Work task →
A single number is the whole answer: the tally of lines in the data below that include the word "said".

Dataset excerpts →
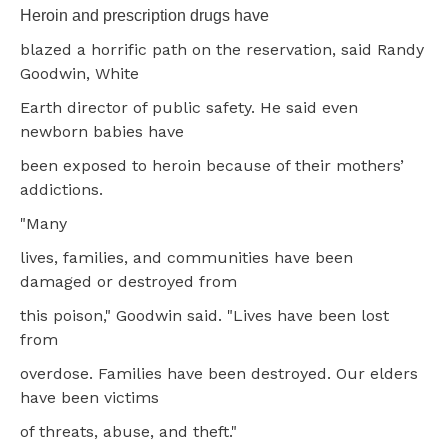
Heroin and prescription drugs have
blazed a horrific path on the reservation, said Randy
Goodwin, White
Earth director of public safety. He said even
newborn babies have
been exposed to heroin because of their mothers’
addictions.
"Many
lives, families, and communities have been
damaged or destroyed from
this poison," Goodwin said. "Lives have been lost
from
overdose. Families have been destroyed. Our elders
have been victims
of threats, abuse, and theft."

Written solution →
3